Task goal:
The answer should be every line below, retyped exactly.

(Saved entries)
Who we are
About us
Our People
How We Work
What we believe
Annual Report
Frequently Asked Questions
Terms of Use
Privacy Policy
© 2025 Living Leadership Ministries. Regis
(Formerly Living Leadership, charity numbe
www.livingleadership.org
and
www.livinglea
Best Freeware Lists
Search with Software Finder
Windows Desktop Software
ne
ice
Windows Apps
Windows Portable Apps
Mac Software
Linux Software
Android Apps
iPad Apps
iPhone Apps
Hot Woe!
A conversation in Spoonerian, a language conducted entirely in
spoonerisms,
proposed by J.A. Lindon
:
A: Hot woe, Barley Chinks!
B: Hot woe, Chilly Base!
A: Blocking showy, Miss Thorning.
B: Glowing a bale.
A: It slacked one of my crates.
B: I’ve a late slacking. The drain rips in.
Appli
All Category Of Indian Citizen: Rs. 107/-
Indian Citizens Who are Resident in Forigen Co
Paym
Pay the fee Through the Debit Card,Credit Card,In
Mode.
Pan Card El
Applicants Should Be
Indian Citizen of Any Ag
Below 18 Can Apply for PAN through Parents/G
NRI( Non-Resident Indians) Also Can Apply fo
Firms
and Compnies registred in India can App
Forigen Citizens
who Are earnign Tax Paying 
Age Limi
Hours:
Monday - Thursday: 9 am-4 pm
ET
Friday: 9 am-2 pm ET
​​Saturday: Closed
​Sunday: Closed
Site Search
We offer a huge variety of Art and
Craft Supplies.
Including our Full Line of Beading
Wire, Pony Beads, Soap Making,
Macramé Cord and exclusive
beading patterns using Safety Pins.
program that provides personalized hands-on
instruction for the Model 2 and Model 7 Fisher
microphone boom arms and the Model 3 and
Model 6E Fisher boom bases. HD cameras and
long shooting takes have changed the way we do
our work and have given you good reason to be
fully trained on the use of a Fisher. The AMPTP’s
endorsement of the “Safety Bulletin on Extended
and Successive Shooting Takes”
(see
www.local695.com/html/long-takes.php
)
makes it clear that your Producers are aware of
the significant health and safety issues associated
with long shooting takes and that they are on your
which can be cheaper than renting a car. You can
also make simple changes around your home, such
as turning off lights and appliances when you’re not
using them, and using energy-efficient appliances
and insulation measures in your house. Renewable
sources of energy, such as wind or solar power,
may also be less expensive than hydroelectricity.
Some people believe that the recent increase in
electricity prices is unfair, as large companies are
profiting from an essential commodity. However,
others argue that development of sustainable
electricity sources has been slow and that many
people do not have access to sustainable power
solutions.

Response to this task:
Who we are
About us
Our People
How We Work
What we believe
Annual Report
Frequently Asked Questions
Terms of Use
Privacy Policy
© 2025 Living Leadership Ministries. Regis
(Formerly Living Leadership, charity numbe
www.livingleadership.org
and
www.livinglea
Best Freeware Lists
Search with Software Finder
Windows Desktop Software
ne
ice
Windows Apps
Windows Portable Apps
Mac Software
Linux Software
Android Apps
iPad Apps
iPhone Apps
Hot Woe!
A conversation in Spoonerian, a language conducted entirely in
spoonerisms,
proposed by J.A. Lindon
:
A: Hot woe, Barley Chinks!
B: Hot woe, Chilly Base!
A: Blocking showy, Miss Thorning.
B: Glowing a bale.
A: It slacked one of my crates.
B: I’ve a late slacking. The drain rips in.
Appli
All Category Of Indian Citizen: Rs. 107/-
Indian Citizens Who are Resident in Forigen Co
Paym
Pay the fee Through the Debit Card,Credit Card,In
Mode.
Pan Card El
Applicants Should Be
Indian Citizen of Any Ag
Below 18 Can Apply for PAN through Parents/G
NRI( Non-Resident Indians) Also Can Apply fo
Firms
and Compnies registred in India can App
Forigen Citizens
who Are earnign Tax Paying 
Age Limi
Hours:
Monday - Thursday: 9 am-4 pm
ET
Friday: 9 am-2 pm ET
​​Saturday: Closed
​Sunday: Closed
Site Search
We offer a huge variety of Art and
Craft Supplies.
Including our Full Line of Beading
Wire, Pony Beads, Soap Making,
Macramé Cord and exclusive
beading patterns using Safety Pins.
program that provides personalized hands-on
instruction for the Model 2 and Model 7 Fisher
microphone boom arms and the Model 3 and
Model 6E Fisher boom bases. HD cameras and
long shooting takes have changed the way we do
our work and have given you good reason to be
fully trained on the use of a Fisher. The AMPTP’s
endorsement of the “Safety Bulletin on Extended
and Successive Shooting Takes”
(see
www.local695.com/html/long-takes.php
)
makes it clear that your Producers are aware of
the significant health and safety issues associated
with long shooting takes and that they are on your
which can be cheaper than renting a car. You can
also make simple changes around your home, such
as turning off lights and appliances when you’re not
using them, and using energy-efficient appliances
and insulation measures in your house. Renewable
sources of energy, such as wind or solar power,
may also be less expensive than hydroelectricity.
Some people believe that the recent increase in
electricity prices is unfair, as large companies are
profiting from an essential commodity. However,
others argue that development of sustainable
electricity sources has been slow and that many
people do not have access to sustainable power
solutions.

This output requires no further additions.